Rainfall is measured in units of length per unit time, typically in millimeters per hour or inches per hour. Rain gauges include standard rain gauges, wedge gauges, tipping bucket rain gauges, weighing rain gauges, and homemade can-based gauges. Precipitation measurements can be submitted through the Internet through networks such as CoCoRAHS or GLOBE.

Weather Radar

Weather radar is used to assess precipitation over large basins for hydrological purposes. For instance, river flood control, sewer management and dam construction are all areas where planners use rainfall accumulation data. Radar-derived rainfall estimates complement surface station data which can be used for calibration.

Rainfall Intensity

Rainfall intensity is classified according to the rate of precipitation, which depends on the considered time. Categories include light rain (< 2.5 mm/h), moderate rain (2.5-7.6 mm/h), heavy rain (> 7.6 mm/h), and violent rain (> 50 mm/h).

Return Periods of Rainfall

The average time between occurrences of an event with a specified intensity and duration is called the return period. The return period is often expressed as an n-year event, such as a 10-year storm or a 100-year storm. As with all probability events, it is possible, though improbable, to have multiple 100-year storms in a single year.

Quantitative Precipitation Forecast (QPF)

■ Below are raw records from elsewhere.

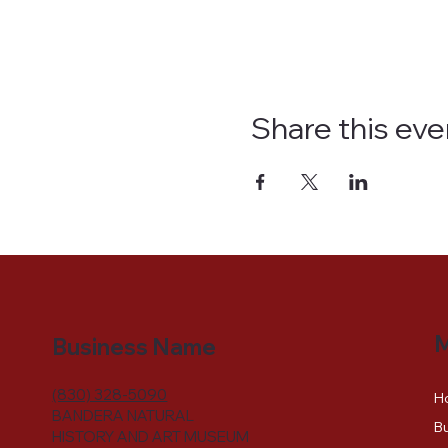
Share this eve
Business Name
(830) 328-5090
H
BANDERA NATURAL
Bu
HISTORY AND ART MUSEUM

The Quantitative Precipitation Forecast (QPF) predicts the expected amount of liquid precipitation accumulated over a specified time period over a specified area. QPFs consider terrain and synoptic hours when forecasting, and can be generated on a quantitative or qualitative basis.

Impact of Rainfall

Rainfall has a significant impact on agriculture, requiring varying amounts of rainfall to survive. Too much or too little rain can be harmful, causing drought or erosion. In areas with wet and dry seasons, soil nutrients diminish and erosion increases during the wet season.

Cultural Significance

Global climatology shows that approximately 505,000 km³ of water falls as precipitation globally each year. Deserts are defined as areas with less than 250 mm (10 in) average annual precipitation per year.

Polar Deserts

Rain rarely falls when surface temperatures are below freezing. Frigid climates see little rainfall and are known as polar deserts. Antarctica is the world’s driest continent due to no rain.

Conclusion

In conclusion, rain is not just a simple phenomenon but a complex interplay of atmospheric conditions that shape our planet in countless ways. From its formation and measurement to its impact on climate and culture, understanding the intricacies of rain can help us better appreciate this essential natural resource. Whether it’s soothing or challenging, rain remains an integral part of our lives, reminding us of nature’s power and beauty.